A system prompt is a request the model can be argued out of — and the data shows it's argued out of 13–100% of the time. Construction removes the capability: there is no function to call for an out-of-scope jurisdiction, so no prompt can trigger one.

Doesn't this just move the problem to 'is the policy right'?

Yes — on purpose. A version-controlled, reviewable policy is a far smaller and more auditable trust surface than 'did a stochastic model behave under adversarial input?' You want the trust where you can inspect it.

Doesn't scoping make the agent less capable?

Only outside its policy, which is the point. Inside its allowed jurisdictions it's as capable as the reasoning model behind it; outside them it declines instead of bluffing.

Is governance by construction only for legal AI?

No. The pattern is general — build an action space from a policy so unsafe actions are never instantiated. It's least-privilege for agents.
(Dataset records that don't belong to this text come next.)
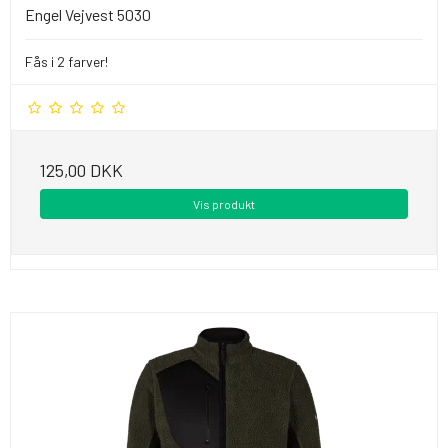
Engel Vejvest 5030
Fås i 2 farver!
125,00 DKK
Vis produkt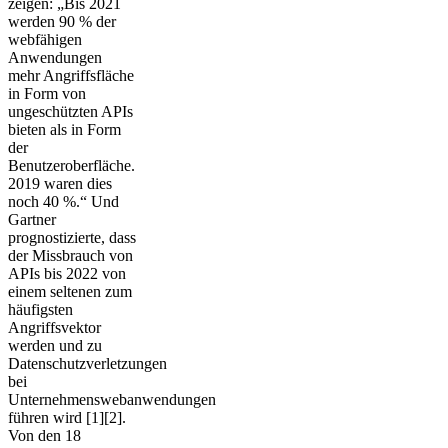
zeigen: „Bis 2021
werden 90 % der
webfähigen
Anwendungen
mehr Angriffsfläche
in Form von
ungeschützten APIs
bieten als in Form
der
Benutzeroberfläche.
2019 waren dies
noch 40 %.“ Und
Gartner
prognostizierte, dass
der Missbrauch von
APIs bis 2022 von
einem seltenen zum
häufigsten
Angriffsvektor
werden und zu
Datenschutzverletzungen
bei
Unternehmenswebanwendungen
führen wird [1][2].
Von den 18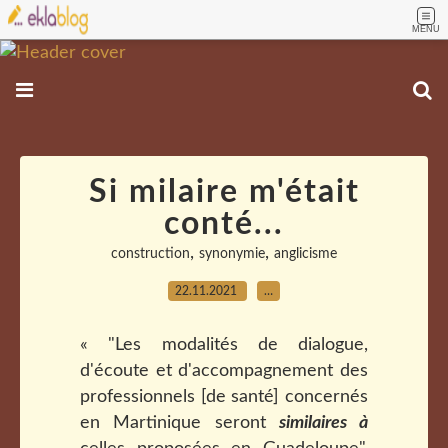
MENU
Si milaire m'était
conté...
,
,
construction
synonymie
anglicisme
22.11.2021
…
« "Les modalités de dialogue,
d'écoute et d'accompagnement des
professionnels [de santé] concernés
en Martinique seront
similaires à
Legal jurisdiction is just a clean, high-stakes example.

How does it relate to human-in-the-loop and other guardrails?

It's complementary and earlier. Human gates and output classifiers catch bad actions after they're proposed; construction means the worst ones are never proposed. Use construction for unsurvivable failures and runtime checks for survivable ones.

Can I see it work?

Yes — govcon is open source under AGPL-3.0, ~200 lines, with tests. The benchmark that scores it (HAQQ-LAB) is open too, with a live scorecard at haqq-lab.dashable.dev.